*WHAT THE EXERCISE ASKS:* Please copy out the entries until you have copied the line that contains "la main gauche.", beginning with the first line.
------
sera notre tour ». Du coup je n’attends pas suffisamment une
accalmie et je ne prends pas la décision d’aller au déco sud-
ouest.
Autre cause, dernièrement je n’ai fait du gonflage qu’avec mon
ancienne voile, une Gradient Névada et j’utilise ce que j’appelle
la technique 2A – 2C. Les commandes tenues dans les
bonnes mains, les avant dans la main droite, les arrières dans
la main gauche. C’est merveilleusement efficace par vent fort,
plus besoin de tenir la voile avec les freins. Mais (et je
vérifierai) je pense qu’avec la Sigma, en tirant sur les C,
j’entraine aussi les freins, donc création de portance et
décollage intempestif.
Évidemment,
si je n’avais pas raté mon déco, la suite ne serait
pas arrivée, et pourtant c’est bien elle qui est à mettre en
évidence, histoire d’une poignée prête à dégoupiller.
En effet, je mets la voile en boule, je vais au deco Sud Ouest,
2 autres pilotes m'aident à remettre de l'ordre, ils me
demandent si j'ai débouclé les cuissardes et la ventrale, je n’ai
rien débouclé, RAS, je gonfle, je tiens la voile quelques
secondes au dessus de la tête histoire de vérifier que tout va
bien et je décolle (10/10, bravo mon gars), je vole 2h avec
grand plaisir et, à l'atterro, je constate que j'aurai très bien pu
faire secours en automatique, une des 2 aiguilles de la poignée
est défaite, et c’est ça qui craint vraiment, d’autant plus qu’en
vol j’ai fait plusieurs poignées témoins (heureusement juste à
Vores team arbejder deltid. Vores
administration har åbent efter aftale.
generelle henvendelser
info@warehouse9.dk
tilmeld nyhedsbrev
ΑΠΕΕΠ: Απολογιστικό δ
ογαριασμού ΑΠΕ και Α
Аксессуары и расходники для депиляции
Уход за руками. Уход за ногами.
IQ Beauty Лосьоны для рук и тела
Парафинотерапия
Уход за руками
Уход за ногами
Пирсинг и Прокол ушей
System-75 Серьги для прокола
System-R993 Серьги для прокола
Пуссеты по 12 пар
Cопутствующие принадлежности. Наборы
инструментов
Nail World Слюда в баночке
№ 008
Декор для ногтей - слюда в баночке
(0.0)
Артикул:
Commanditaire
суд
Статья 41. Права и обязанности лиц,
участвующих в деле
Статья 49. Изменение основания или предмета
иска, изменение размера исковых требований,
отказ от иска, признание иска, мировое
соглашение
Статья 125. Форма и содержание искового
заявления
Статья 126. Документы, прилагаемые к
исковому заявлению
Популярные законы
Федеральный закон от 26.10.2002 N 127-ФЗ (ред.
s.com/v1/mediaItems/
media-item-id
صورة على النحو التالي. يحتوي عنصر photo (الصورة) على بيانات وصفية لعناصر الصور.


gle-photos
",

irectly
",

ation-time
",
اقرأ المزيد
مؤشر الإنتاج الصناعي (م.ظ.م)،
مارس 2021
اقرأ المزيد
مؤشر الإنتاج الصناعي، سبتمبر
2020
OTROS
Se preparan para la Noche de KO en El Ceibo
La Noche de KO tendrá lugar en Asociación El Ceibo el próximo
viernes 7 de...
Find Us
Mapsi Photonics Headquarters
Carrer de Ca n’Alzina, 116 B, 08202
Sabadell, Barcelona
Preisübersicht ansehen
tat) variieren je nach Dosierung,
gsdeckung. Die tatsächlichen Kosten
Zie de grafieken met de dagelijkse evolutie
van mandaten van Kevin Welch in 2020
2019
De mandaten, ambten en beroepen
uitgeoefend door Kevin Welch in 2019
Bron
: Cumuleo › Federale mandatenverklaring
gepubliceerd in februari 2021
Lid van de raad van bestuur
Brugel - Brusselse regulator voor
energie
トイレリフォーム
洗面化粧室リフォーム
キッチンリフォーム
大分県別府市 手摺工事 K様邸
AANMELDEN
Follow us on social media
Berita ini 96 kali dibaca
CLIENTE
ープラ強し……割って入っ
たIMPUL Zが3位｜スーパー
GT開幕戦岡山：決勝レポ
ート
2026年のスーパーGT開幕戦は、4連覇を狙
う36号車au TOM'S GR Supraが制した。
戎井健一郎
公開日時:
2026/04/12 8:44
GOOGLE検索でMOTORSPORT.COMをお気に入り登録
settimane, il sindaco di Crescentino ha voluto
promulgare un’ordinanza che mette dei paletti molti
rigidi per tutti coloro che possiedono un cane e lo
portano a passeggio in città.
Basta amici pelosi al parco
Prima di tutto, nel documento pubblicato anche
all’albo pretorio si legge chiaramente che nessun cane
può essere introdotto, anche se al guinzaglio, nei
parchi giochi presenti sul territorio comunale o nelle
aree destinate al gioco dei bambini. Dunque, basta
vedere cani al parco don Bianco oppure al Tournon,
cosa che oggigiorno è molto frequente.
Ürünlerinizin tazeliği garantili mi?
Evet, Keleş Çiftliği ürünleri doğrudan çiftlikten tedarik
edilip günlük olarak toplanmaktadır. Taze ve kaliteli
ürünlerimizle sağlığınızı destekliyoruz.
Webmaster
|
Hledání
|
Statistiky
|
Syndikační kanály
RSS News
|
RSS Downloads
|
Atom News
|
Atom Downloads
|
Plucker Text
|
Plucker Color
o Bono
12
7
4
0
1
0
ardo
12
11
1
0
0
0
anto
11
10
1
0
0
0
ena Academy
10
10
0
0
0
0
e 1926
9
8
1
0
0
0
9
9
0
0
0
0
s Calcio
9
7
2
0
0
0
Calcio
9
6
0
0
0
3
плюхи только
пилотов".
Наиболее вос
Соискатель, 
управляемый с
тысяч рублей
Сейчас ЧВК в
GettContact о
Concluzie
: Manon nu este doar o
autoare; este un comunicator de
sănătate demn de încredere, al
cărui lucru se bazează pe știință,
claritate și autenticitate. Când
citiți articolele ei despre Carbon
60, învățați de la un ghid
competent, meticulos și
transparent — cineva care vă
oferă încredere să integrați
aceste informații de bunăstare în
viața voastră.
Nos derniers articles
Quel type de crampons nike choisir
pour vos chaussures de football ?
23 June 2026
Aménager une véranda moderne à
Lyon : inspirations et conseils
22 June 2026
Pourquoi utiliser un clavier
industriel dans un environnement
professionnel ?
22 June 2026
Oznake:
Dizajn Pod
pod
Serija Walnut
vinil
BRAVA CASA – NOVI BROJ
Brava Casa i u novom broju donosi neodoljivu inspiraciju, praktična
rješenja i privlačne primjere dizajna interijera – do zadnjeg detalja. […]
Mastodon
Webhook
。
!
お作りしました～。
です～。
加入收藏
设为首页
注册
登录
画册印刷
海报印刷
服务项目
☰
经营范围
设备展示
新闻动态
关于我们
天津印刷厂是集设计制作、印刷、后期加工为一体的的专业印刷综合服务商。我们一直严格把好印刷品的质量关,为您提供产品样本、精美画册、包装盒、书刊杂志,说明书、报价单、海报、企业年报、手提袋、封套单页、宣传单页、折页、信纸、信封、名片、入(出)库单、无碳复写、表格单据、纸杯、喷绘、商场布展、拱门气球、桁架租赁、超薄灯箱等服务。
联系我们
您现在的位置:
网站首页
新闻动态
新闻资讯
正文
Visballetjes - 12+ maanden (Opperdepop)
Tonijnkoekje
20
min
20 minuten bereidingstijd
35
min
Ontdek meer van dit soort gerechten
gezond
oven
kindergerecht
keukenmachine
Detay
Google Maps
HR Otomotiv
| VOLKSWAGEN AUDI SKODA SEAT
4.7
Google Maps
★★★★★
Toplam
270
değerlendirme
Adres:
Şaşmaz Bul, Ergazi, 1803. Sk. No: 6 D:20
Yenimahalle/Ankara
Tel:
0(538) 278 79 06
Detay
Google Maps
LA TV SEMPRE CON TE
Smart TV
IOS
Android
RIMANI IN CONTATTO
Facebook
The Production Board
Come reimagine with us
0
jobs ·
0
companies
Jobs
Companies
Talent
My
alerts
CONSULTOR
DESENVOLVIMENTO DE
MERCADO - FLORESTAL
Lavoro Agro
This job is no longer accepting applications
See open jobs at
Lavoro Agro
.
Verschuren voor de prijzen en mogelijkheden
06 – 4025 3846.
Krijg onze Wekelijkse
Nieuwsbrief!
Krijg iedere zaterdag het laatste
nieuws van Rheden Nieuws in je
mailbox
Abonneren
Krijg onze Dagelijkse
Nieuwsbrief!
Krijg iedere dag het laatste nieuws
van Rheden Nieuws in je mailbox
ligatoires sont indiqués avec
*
------
*THE COMPLETED TASK:*
sera notre tour ». Du coup je n’attends pas suffisamment une
accalmie et je ne prends pas la décision d’aller au déco sud-
ouest.
Autre cause, dernièrement je n’ai fait du gonflage qu’avec mon
ancienne voile, une Gradient Névada et j’utilise ce que j’appelle
la technique 2A – 2C. Les commandes tenues dans les
bonnes mains, les avant dans la main droite, les arrières dans
la main gauche. C’est merveilleusement efficace par vent fort,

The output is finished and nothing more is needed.